One of my friends has gotten artichokes to grow here (though they do a lot better in a coastal climate like Salinas’s or Hollister’s) — that might be worth a try. She also gets blackberries to grow in gay profusion…exactly how escapes me, but I intend to ask her. Apparently blueberries will grow here, too.  Looks like more trouble than it’s worth, though. Apples and pears used to grow at the ranch (which was up on  the Rim), but I believe the Valley is too hot for those.

And finally in the produce department: I may start buying most or all of my produce at farmer’s markets. A thriving farmer’s market does business in the parking lot of a church just east of the ’Hood. I could almost walk over there, though hauling stuff back here would be a chore. That’s assuming the market revives after the covid scare dies down.

Then there’s the wine cellar scheme: Get two crates of wine: one of reds and one of whites. Total Wine will sell you a nice boxful of wine with cardboard separators (i.e., a crate) and let you choose which ones you’d like for the contents. I think they give you a discount if you buy 12 bottles. These get stored in the closet of the spare bedroom/storage room, which is nice and cool even in the dead of summer. Then, when I use up a bottle of wine, I replace it with a new single purchase, so that at no time will this stash be down more than two or at most three bottles.

Come the Apocalypse, at least I’ll be able to stay drunk through it.

My son’s strategy, in the wine department, is boxed wine. And I hafta admit, he has found a brand whose deliciousness rivals the fine $9/bottle vintages I favor. That would be a simpler strategy — a box of red and a box of white, at any given time. I’ll have to think through the logistics of that: how to keep from (horrors!!) running out.

Kilt-Lifter, my current preferred beer, can be had at a ridiculous discount by the case from Costco. This stuff, too, could be stored in the “wine cellar.”

So that would make some significant changes in day-to-day and long-term ways of doing business here at the Funny Farm.

Even though setting up a garden is expensive at the outset, if you grew that much produce and froze it, over time you’d save a fair amount on grocery bills. And on gas: because most of my grocery junkets are occasioned by the need for fresh produce (I eat a lot of it), over the long term I’d make a whole lot fewer trips to grocery stores. Same is true if I walked to the farmer’s market every Saturday.

Meat would have to be purchased in person…but if you’re buying lifetime supplies at Costco and freezing it, you’d only need to go up there about once every two or three months. Same would be true of household supplies: you could probably cut the Costco junkets by 30% to 50% by not buying produce there.

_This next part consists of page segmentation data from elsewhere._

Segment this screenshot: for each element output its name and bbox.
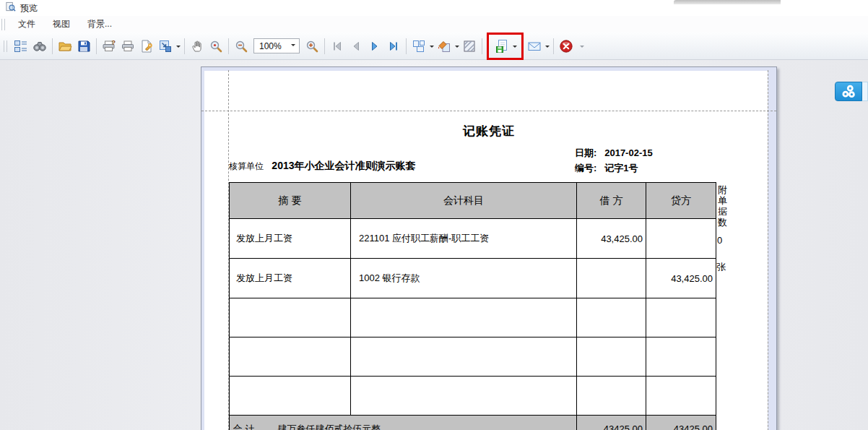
cell-total-text: 合 计 肆万叁仟肆佰贰拾伍元整 (230, 416, 577, 430)
toolbar-separator (482, 38, 482, 54)
first-page-icon[interactable] (328, 37, 347, 56)
cell-total-debit: 43425.00 (577, 416, 646, 430)
header-summary: 摘 要 (230, 183, 351, 219)
header-account: 会计科目 (351, 183, 577, 219)
total-label: 合 计 (230, 423, 255, 430)
toolbar-grip[interactable] (4, 40, 7, 52)
voucher-table: 摘 要 会计科目 借 方 贷方 发放上月工资 221101 应付职工薪酬-职工工… (229, 182, 716, 430)
prev-page-icon[interactable] (347, 37, 365, 56)
toolbar-separator (184, 38, 185, 54)
cell-debit (577, 337, 646, 377)
background-color-icon[interactable] (435, 37, 453, 56)
zoom-out-icon[interactable] (232, 37, 251, 56)
watermark-icon[interactable] (460, 37, 479, 56)
page-scale-dropdown[interactable] (176, 46, 181, 50)
menu-background[interactable]: 背景... (79, 16, 121, 33)
cell-summary: 发放上月工资 (230, 259, 351, 298)
header-credit: 贷方 (646, 183, 716, 219)
table-row: 发放上月工资 1002 银行存款 43,425.00 (230, 259, 716, 298)
zoom-level-dropdown[interactable] (291, 44, 295, 48)
multi-page-view-dropdown[interactable] (430, 46, 434, 50)
preview-workspace: 记账凭证 日期: 2017-02-15 核算单位 2013年小企业会计准则演示账… (0, 60, 868, 430)
cell-account (351, 337, 577, 377)
zoom-level-combobox[interactable]: 100% (253, 38, 300, 53)
print-icon[interactable] (118, 37, 137, 56)
table-total-row: 合 计 肆万叁仟肆佰贰拾伍元整 43425.00 43425.00 (230, 416, 716, 430)
toolbar-separator (228, 38, 229, 54)
accounting-unit: 核算单位 2013年小企业会计准则演示账套 (229, 160, 416, 173)
number-label: 编号: (575, 163, 596, 173)
title-bar: 预览 (0, 0, 868, 16)
voucher-number: 编号: 记字1号 (575, 162, 638, 175)
cell-summary (230, 298, 351, 337)
total-amount-in-words: 肆万叁仟肆佰贰拾伍元整 (277, 423, 381, 430)
attachment-count-value: 0 (717, 235, 722, 246)
netdisk-share-button[interactable] (835, 82, 862, 101)
table-row (230, 298, 716, 337)
cell-total-credit: 43425.00 (646, 416, 716, 430)
number-value: 记字1号 (604, 163, 638, 173)
voucher-date: 日期: 2017-02-15 (575, 147, 653, 160)
menu-view[interactable]: 视图 (44, 16, 79, 33)
print-dialog-icon[interactable]: ? (100, 37, 118, 56)
table-row (230, 337, 716, 377)
open-icon[interactable] (56, 37, 74, 56)
attachment-count-unit: 张 (716, 261, 726, 274)
page-edge-shade-left (201, 67, 204, 430)
email-dropdown[interactable] (545, 46, 550, 50)
save-icon[interactable] (74, 37, 93, 56)
background-color-dropdown[interactable] (455, 46, 459, 50)
toolbar-separator (324, 38, 325, 54)
date-label: 日期: (575, 147, 596, 158)
toolbar-overflow-dropdown[interactable] (580, 46, 584, 50)
zoom-in-icon[interactable] (303, 37, 321, 56)
toolbar: ? 100% (0, 33, 868, 60)
netdisk-overlay-edge[interactable] (862, 82, 868, 101)
header-debit: 借 方 (577, 183, 646, 219)
window-title: 预览 (20, 2, 38, 14)
export-icon[interactable] (492, 37, 511, 56)
menubar-grip[interactable] (1, 19, 5, 30)
cell-debit (577, 259, 646, 298)
toolbar-separator (52, 38, 53, 54)
cell-summary (230, 337, 351, 377)
page-scale-icon[interactable] (156, 37, 175, 56)
multi-page-view-icon[interactable] (409, 37, 428, 56)
export-dropdown[interactable] (513, 46, 517, 50)
netdisk-overlay (835, 82, 868, 101)
highlight-box (487, 33, 524, 60)
email-icon[interactable] (525, 37, 544, 56)
voucher-page: 记账凭证 日期: 2017-02-15 核算单位 2013年小企业会计准则演示账… (201, 66, 777, 430)
cell-debit: 43,425.00 (577, 219, 646, 259)
toolbar-separator (96, 38, 97, 54)
menu-file[interactable]: 文件 (9, 16, 44, 33)
cell-debit (577, 377, 646, 416)
date-value: 2017-02-15 (604, 147, 653, 158)
table-header-row: 摘 要 会计科目 借 方 贷方 (230, 183, 716, 219)
attachment-count-label: 附单据数 (718, 184, 729, 228)
zoom-tool-icon[interactable] (207, 37, 225, 56)
last-page-icon[interactable] (384, 37, 403, 56)
next-page-icon[interactable] (365, 37, 384, 56)
cell-credit (646, 337, 716, 377)
unit-label: 核算单位 (229, 161, 264, 171)
cell-summary: 发放上月工资 (230, 219, 351, 259)
page-edge-shade-right (768, 67, 776, 430)
margin-guide-top (201, 111, 776, 111)
voucher-title: 记账凭证 (201, 123, 776, 139)
close-icon[interactable] (557, 37, 576, 56)
cell-summary (230, 377, 351, 416)
pan-hand-icon[interactable] (188, 37, 207, 56)
find-icon[interactable] (30, 37, 49, 56)
page-setup-icon[interactable] (137, 37, 156, 56)
zoom-level-value: 100% (259, 41, 282, 51)
toolbar-separator (553, 38, 554, 54)
cell-account (351, 377, 577, 416)
svg-text:?: ? (112, 39, 116, 46)
cell-credit (646, 219, 716, 259)
menu-bar: 文件 视图 背景... (0, 16, 868, 33)
cell-debit (577, 298, 646, 337)
page-edge-shade-top (201, 67, 776, 71)
thumbnail-view-icon[interactable] (12, 37, 30, 56)
background-window-edge (674, 0, 781, 4)
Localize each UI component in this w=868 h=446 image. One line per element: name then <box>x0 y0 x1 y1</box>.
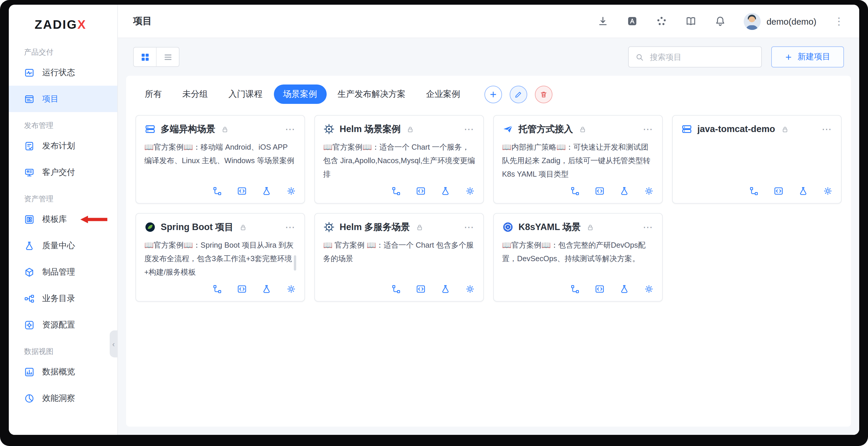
env-settings-icon[interactable] <box>644 186 654 196</box>
project-card[interactable]: Helm 场景案例 ⋯ 📖官方案例📖：适合一个 Chart 一个服务，包含 Ji… <box>314 115 484 204</box>
sidebar-item-label: 数据概览 <box>42 366 75 377</box>
workflow-icon[interactable] <box>212 284 222 294</box>
project-card-title: Helm 多服务场景 <box>340 221 410 233</box>
workflow-icon[interactable] <box>570 284 580 294</box>
notifications-bell-icon[interactable] <box>714 15 726 27</box>
lock-icon <box>415 223 423 231</box>
docs-icon[interactable] <box>685 15 697 27</box>
sidebar-item-template-library[interactable]: 模板库 <box>9 206 117 232</box>
sidebar-item-customer-delivery[interactable]: 客户交付 <box>9 159 117 185</box>
filter-tab-production-solution[interactable]: 生产发布解决方案 <box>328 85 415 104</box>
workflow-icon[interactable] <box>749 186 759 196</box>
build-icon[interactable] <box>416 284 426 294</box>
project-card[interactable]: Helm 多服务场景 ⋯ 📖 官方案例 📖：适合一个 Chart 包含多个服务的… <box>314 213 484 302</box>
build-icon[interactable] <box>416 186 426 196</box>
avatar[interactable] <box>744 12 761 30</box>
sidebar-item-efficiency-insight[interactable]: 效能洞察 <box>9 385 117 411</box>
project-card-title: K8sYAML 场景 <box>519 221 581 233</box>
project-search <box>628 47 762 67</box>
workflow-icon[interactable] <box>212 186 222 196</box>
filter-tab-ungrouped[interactable]: 未分组 <box>173 85 217 104</box>
workflow-icon[interactable] <box>570 186 580 196</box>
new-project-label: 新建项目 <box>798 52 831 62</box>
username: demo(demo) <box>767 16 816 26</box>
sidebar-item-data-overview[interactable]: 数据概览 <box>9 359 117 385</box>
sidebar-item-label: 制品管理 <box>42 267 75 277</box>
customer-delivery-icon <box>24 167 35 178</box>
card-menu-button[interactable]: ⋯ <box>818 124 833 134</box>
project-card-description: 📖内部推广策略📖：可快速让开发和测试团队先用起来 Zadig，后续可一键从托管类… <box>502 141 654 182</box>
project-card-title: 托管方式接入 <box>519 123 573 135</box>
more-menu-icon[interactable]: ⋮ <box>834 16 844 26</box>
sidebar-collapse-handle[interactable]: ‹ <box>110 330 117 357</box>
project-card[interactable]: 多端异构场景 ⋯ 📖官方案例📖：移动端 Android、iOS APP 编译发布… <box>135 115 305 204</box>
list-view-icon <box>163 52 173 62</box>
env-settings-icon[interactable] <box>465 284 475 294</box>
lock-icon <box>406 125 414 133</box>
sidebar-item-projects[interactable]: 项目 <box>9 86 117 112</box>
test-icon[interactable] <box>619 284 629 294</box>
language-icon[interactable] <box>626 15 638 27</box>
project-card[interactable]: K8sYAML 场景 ⋯ 📖官方案例📖：包含完整的产研DevOps配置，DevS… <box>493 213 663 302</box>
build-icon[interactable] <box>595 186 604 196</box>
card-menu-button[interactable]: ⋯ <box>281 222 296 232</box>
build-icon[interactable] <box>595 284 604 294</box>
project-card-description: 📖官方案例📖：移动端 Android、iOS APP 编译发布、Linux 主机… <box>144 141 296 182</box>
sidebar-item-artifact-management[interactable]: 制品管理 <box>9 259 117 285</box>
sidebar-item-business-catalog[interactable]: 业务目录 <box>9 285 117 311</box>
project-card[interactable]: Spring Boot 项目 ⋯ 📖官方案例📖：Spring Boot 项目从J… <box>135 213 305 302</box>
new-project-button[interactable]: 新建项目 <box>771 47 844 67</box>
sidebar-item-label: 客户交付 <box>42 167 75 178</box>
project-icon <box>24 94 35 104</box>
integrations-icon[interactable] <box>656 15 668 27</box>
list-view-button[interactable] <box>156 48 179 66</box>
sidebar-item-resource-config[interactable]: 资源配置 <box>9 311 117 338</box>
build-icon[interactable] <box>237 186 247 196</box>
search-input[interactable] <box>649 52 755 62</box>
build-icon[interactable] <box>237 284 247 294</box>
edit-group-button[interactable] <box>509 85 527 103</box>
project-type-hosting-icon <box>502 123 514 135</box>
env-settings-icon[interactable] <box>286 186 296 196</box>
test-icon[interactable] <box>798 186 808 196</box>
filter-tab-all[interactable]: 所有 <box>135 85 171 104</box>
env-settings-icon[interactable] <box>465 186 475 196</box>
add-group-button[interactable] <box>484 85 502 103</box>
projects-panel: 所有 未分组 入门课程 场景案例 生产发布解决方案 企业案例 多端异构场景 <box>126 76 851 427</box>
env-settings-icon[interactable] <box>644 284 654 294</box>
grid-view-button[interactable] <box>134 48 156 66</box>
card-menu-button[interactable]: ⋯ <box>281 124 296 134</box>
test-icon[interactable] <box>619 186 629 196</box>
user-menu[interactable]: demo(demo) <box>744 12 816 30</box>
card-menu-button[interactable]: ⋯ <box>460 124 475 134</box>
filter-tab-enterprise-cases[interactable]: 企业案例 <box>417 85 469 104</box>
sidebar-item-quality-center[interactable]: 质量中心 <box>9 232 117 259</box>
sidebar-item-run-status[interactable]: 运行状态 <box>9 59 117 86</box>
test-icon[interactable] <box>261 284 272 294</box>
lock-icon <box>579 125 587 133</box>
download-icon[interactable] <box>597 15 609 27</box>
sidebar: ZADIGX 产品交付 运行状态 项目 发布管理 发布计划 客户交付 资产管理 … <box>9 5 118 435</box>
env-settings-icon[interactable] <box>286 284 296 294</box>
card-menu-button[interactable]: ⋯ <box>460 222 475 232</box>
sidebar-item-release-plan[interactable]: 发布计划 <box>9 132 117 159</box>
app-window: ZADIGX 产品交付 运行状态 项目 发布管理 发布计划 客户交付 资产管理 … <box>9 5 859 435</box>
project-card-description: 📖官方案例📖：Spring Boot 项目从Jira 到灰度发布全流程，包含3条… <box>144 239 296 280</box>
workflow-icon[interactable] <box>391 186 401 196</box>
description-scrollbar[interactable] <box>294 255 296 271</box>
card-quick-links <box>681 182 833 196</box>
workflow-icon[interactable] <box>391 284 401 294</box>
build-icon[interactable] <box>774 186 783 196</box>
delete-group-button[interactable] <box>535 85 552 103</box>
test-icon[interactable] <box>440 186 451 196</box>
env-settings-icon[interactable] <box>823 186 833 196</box>
test-icon[interactable] <box>261 186 272 196</box>
project-card[interactable]: java-tomcat-demo ⋯ <box>672 115 842 204</box>
test-icon[interactable] <box>440 284 451 294</box>
project-card[interactable]: 托管方式接入 ⋯ 📖内部推广策略📖：可快速让开发和测试团队先用起来 Zadig，… <box>493 115 663 204</box>
filter-tab-scenario-cases[interactable]: 场景案例 <box>274 85 327 104</box>
card-menu-button[interactable]: ⋯ <box>639 222 654 232</box>
window-frame: ZADIGX 产品交付 运行状态 项目 发布管理 发布计划 客户交付 资产管理 … <box>0 0 868 446</box>
card-menu-button[interactable]: ⋯ <box>639 124 654 134</box>
filter-tab-onboarding[interactable]: 入门课程 <box>219 85 272 104</box>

Wine? Beer? Same thing: If you had a stash in-house, there would be no reason to buy booze at Costco more often than about once every two or three months. And that is stuff you can send Instacart to get. So really, you’d never make a trip to Costco or Total Wine to buy wine or beer: you could have the Instacart runners replenishing your supply every few weeks, as you go through a bottle or three.

And of course household products such as paper towels, TP, laundry and dish detergent, and the like, could also be picked up from Costco by Instacart runners.

So you’d do a whole lot less driving, on a permanent basis. If you actually walked to a farmer’s market or to a reasonably close-by supermarket, you’d get extra exercise during the cooler months (couldn’t do it at this time of year, hereabouts!). That would cut not only your gas bill but your car insurance: mine was already reduced by 15% this year. If I could show a lot lower mileage overall, they’d probably make that a permanent cut.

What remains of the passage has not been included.